Les entreprises, et tout particulièrement les plus grandes, exercent de multiples métiers qui se distinguent par leur couple produit/marché, leurs technologies, les investissements et compétences mobilisées, leur environnement concurrentiel, leur modèle d’affaires et bien d’autres facteurs discriminants. Ces firmes sont ainsi amenées à segmenter leur organisation en différents domaines d’activité stratégique (des « DAS » ou business units en anglais), formant chacun un centre de profit disposant d’une certaine autonomie, doté de sa propre direction et d’une stratégie spécifique. Les grandes multinationales peuvent être ainsi organisées en plusieurs dizaines de business units.

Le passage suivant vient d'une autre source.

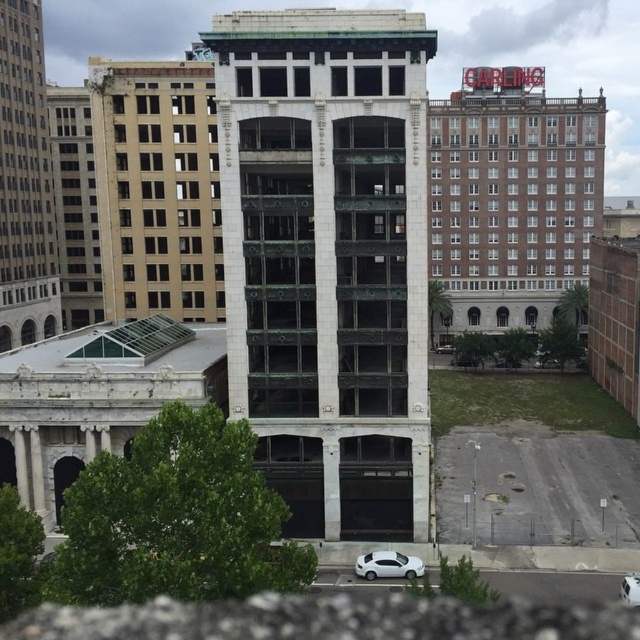 You are a delivery driver approaching the green marble tower at center and the white matte car at lower center. Which object is positioned to the right side of the other?

The white matte car at lower center is positioned to the right of the green marble tower at center. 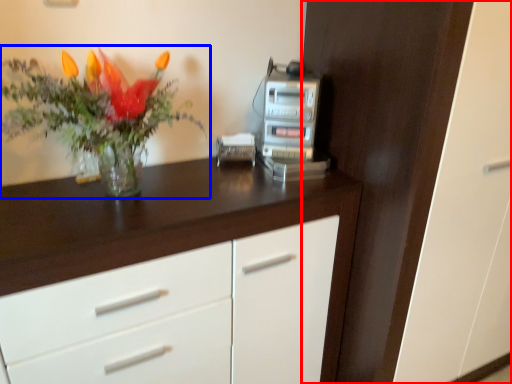 Question: Among these objects, which one is nearest to the camera, dresser (highlighted by a red box) or houseplant (highlighted by a blue box)?

Choices:
 (A) dresser
 (B) houseplant

Answer: (B) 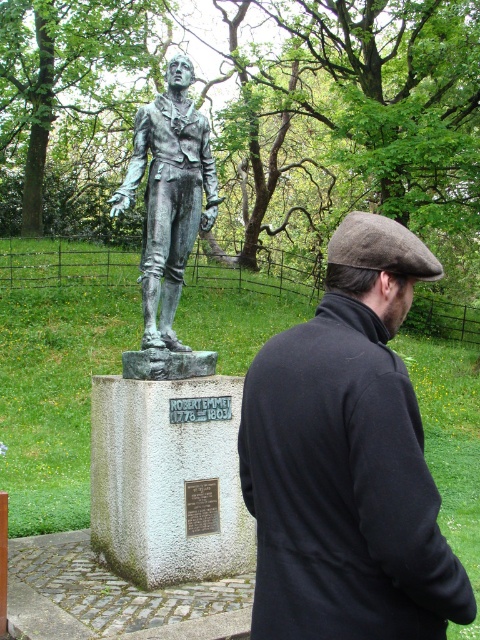 You are standing at the point labeled as point (335, 236) in the image. You want to take a photo of the statue of Robert Emmett. Can you see the entire statue from your current position?

The point labeled as point (335, 236) is 2.34 meters away from the viewer. Since the statue is on a pedestal and the point is at a distance, it is likely that the entire statue can be captured in the photo from this position.

Consider the image. You are a photographer standing at the base of the statue. You want to take a closeup shot of the dark brown woolen cap at center without moving the statue. What is the minimum distance you need to move forward to ensure the cap fills the frame?

The dark brown woolen cap at center is 1.81 meters away from the camera. To take a closeup shot, you need to move forward until you are within 1.81 meters to ensure the cap fills the frame.

You are standing in front of the bronze statue at center and notice a dark brown woolen cap at center. Which object is nearer to you?

The dark brown woolen cap at center is closer to the viewer than the bronze statue at center. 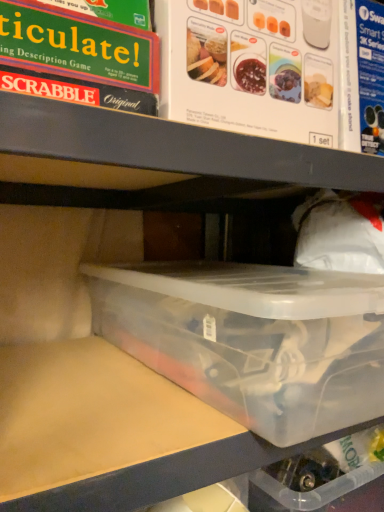 Question: Considering the positions of transparent plastic container at center and clear plastic container at center in the image, is transparent plastic container at center bigger or smaller than clear plastic container at center?

Choices:
 (A) big
 (B) small

Answer: (B)

Question: From their relative heights in the image, would you say transparent plastic container at center is taller or shorter than clear plastic container at center?

Choices:
 (A) short
 (B) tall

Answer: (A)

Question: From a real-world perspective, is transparent plastic container at center above or below clear plastic container at center?

Choices:
 (A) below
 (B) above

Answer: (A)

Question: Choose the correct answer: Is clear plastic container at center inside transparent plastic container at center or outside it?

Choices:
 (A) outside
 (B) inside

Answer: (A)

Question: In terms of width, does clear plastic container at center look wider or thinner when compared to transparent plastic container at center?

Choices:
 (A) thin
 (B) wide

Answer: (A)

Question: Is clear plastic container at center bigger or smaller than transparent plastic container at center?

Choices:
 (A) small
 (B) big

Answer: (B)

Question: From the image's perspective, relative to transparent plastic container at center, is clear plastic container at center above or below?

Choices:
 (A) below
 (B) above

Answer: (B) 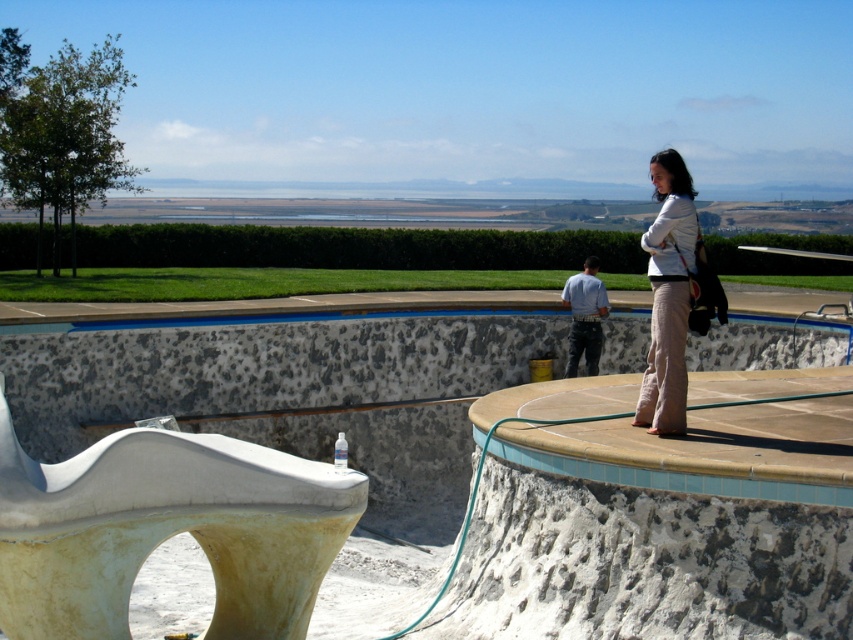 You are a contractor assessing the pool area. You notice the white concrete sculpture at lower left and the blue cotton shirt at center. Which object takes up more space in the scene?

The white concrete sculpture at lower left is bigger than the blue cotton shirt at center, so it takes up more space in the scene.

You are standing at the center of the pool area and need to locate the white concrete sculpture at lower left. According to the coordinates provided, in which direction should you move to find it?

The white concrete sculpture at lower left is located at coordinates point [166,531], which means it is positioned towards the lower left direction from your current position at the center. Move towards the lower left direction to find it.

You are a contractor working on an outdoor pool area. You see the white concrete sculpture at lower left and the blue cotton shirt at center. Which object is positioned lower in the scene?

The white concrete sculpture at lower left is positioned lower than the blue cotton shirt at center. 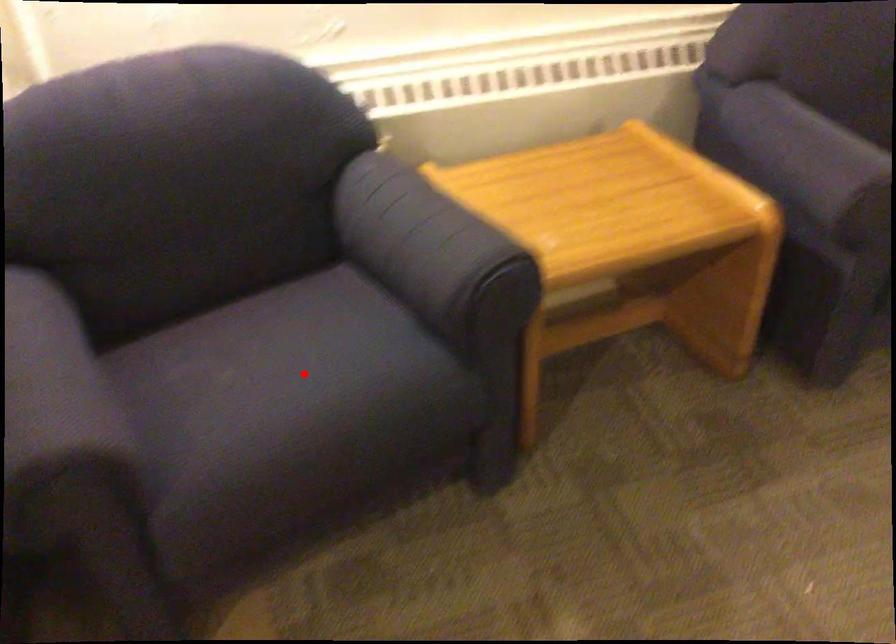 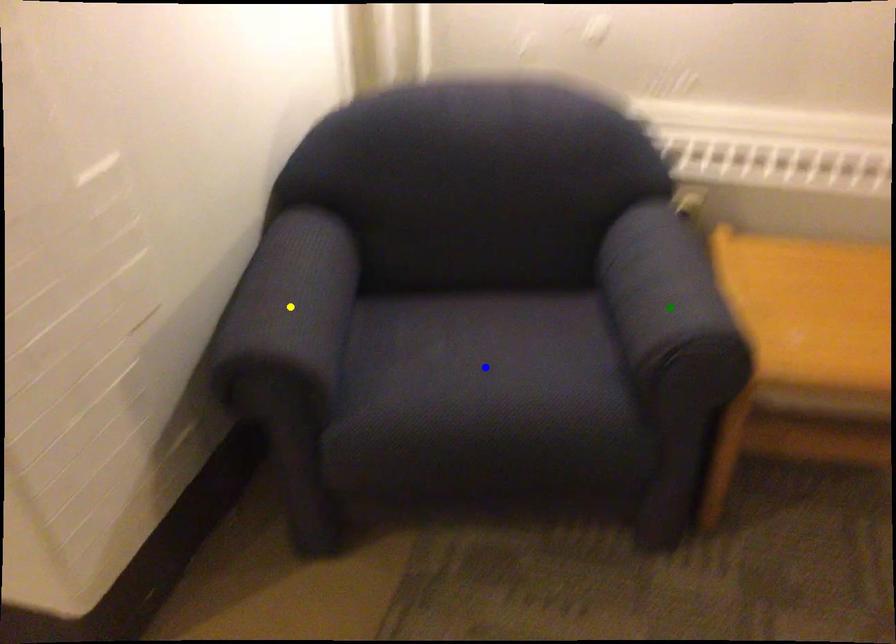 Question: I am providing you with two images of the same scene from different viewpoints. A red point is marked on the first image. You are given multiple points on the second image. Which point in image 2 is actually the same real-world point as the red point in image 1?

Choices:
 (A) blue point
 (B) yellow point
 (C) green point

Answer: (A) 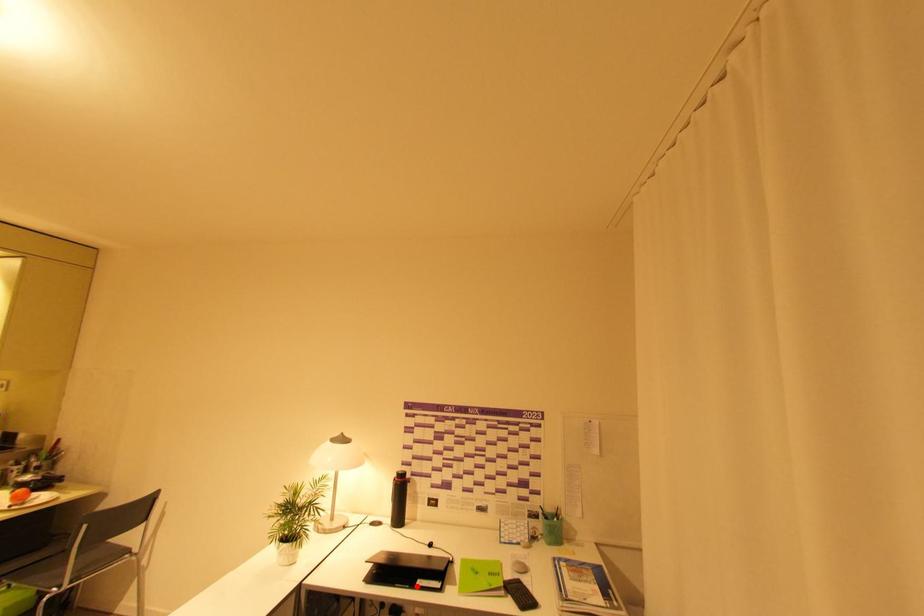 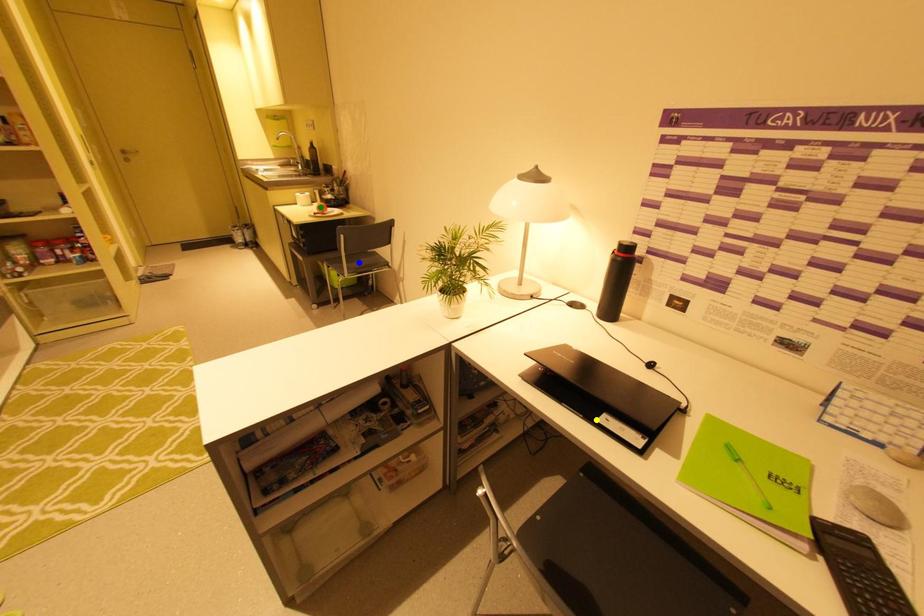 Question: I am providing you with two images of the same scene from different viewpoints. A red point is marked on the first image. You are given multiple points on the second image. Can you choose the point in image 2 that corresponds to the point in image 1?

Choices:
 (A) yellow point
 (B) blue point
 (C) green point

Answer: (A)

Cette notion aurait été inventée en 1968 par à Fred Borch, président de General Electric en collaboration avec le cabinet McKinsey. Depuis, tous les leaders du consulting, et notamment le Boston Consulting Group, Arthur D. Little ainsi que Mickael Porter de l’université d’Harvard, ont développé des méthodes de segmentation stratégique matricielles pour optimiser l’organisation en business unit.
Il n’y a bien entendu pas de méthode parfaite de découpage organisationnel d’un groupe ou d’une entreprise en domaines d’activité stratégique. Cette segmentation est d’ailleurs pleine d’écueils.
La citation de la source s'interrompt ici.